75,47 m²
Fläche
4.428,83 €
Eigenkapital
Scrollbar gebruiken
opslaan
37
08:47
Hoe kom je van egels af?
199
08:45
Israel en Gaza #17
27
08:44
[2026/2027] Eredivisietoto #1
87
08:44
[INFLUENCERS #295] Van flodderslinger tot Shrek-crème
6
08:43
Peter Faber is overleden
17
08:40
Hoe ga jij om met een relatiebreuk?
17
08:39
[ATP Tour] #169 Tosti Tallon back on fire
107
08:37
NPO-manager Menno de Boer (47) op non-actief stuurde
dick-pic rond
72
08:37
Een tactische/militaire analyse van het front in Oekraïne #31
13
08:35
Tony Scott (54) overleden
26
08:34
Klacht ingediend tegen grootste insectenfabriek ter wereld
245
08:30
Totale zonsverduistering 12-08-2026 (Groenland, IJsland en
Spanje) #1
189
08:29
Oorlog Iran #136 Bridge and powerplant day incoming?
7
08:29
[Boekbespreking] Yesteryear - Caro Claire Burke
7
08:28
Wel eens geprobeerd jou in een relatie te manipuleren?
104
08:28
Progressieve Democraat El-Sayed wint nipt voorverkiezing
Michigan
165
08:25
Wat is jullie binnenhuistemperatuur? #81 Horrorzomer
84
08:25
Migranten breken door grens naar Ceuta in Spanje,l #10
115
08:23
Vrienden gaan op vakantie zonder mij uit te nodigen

########

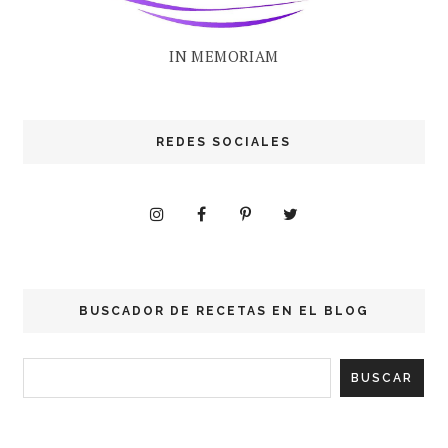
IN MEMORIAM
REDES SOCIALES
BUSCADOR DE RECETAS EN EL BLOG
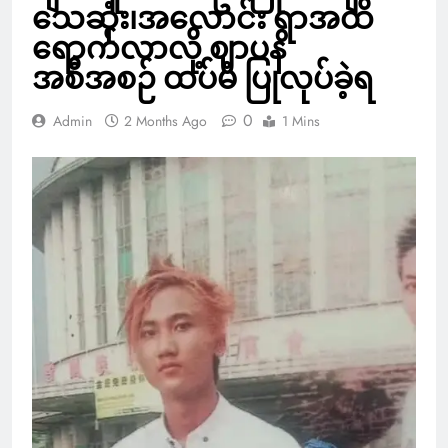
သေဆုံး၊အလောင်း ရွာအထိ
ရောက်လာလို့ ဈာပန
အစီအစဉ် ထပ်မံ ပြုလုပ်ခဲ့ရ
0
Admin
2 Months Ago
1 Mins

########

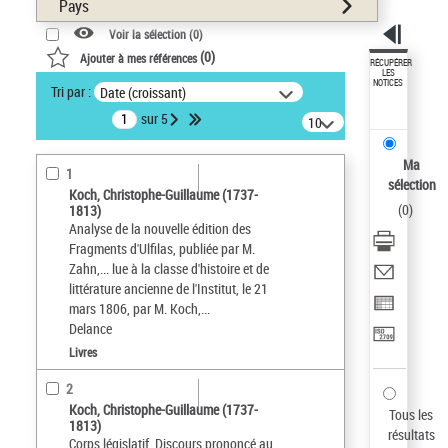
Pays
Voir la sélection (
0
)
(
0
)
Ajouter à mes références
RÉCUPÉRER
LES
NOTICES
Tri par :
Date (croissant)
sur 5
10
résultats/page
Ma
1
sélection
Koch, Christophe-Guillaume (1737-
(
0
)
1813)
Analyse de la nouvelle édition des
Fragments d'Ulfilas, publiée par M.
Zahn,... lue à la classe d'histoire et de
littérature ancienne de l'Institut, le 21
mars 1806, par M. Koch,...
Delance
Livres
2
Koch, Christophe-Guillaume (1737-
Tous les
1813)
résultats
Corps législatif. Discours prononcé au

########

Work order >> Count every line of the data above that includes the word "overleden", then state the total and nothing more.

Output of the exercise >> 2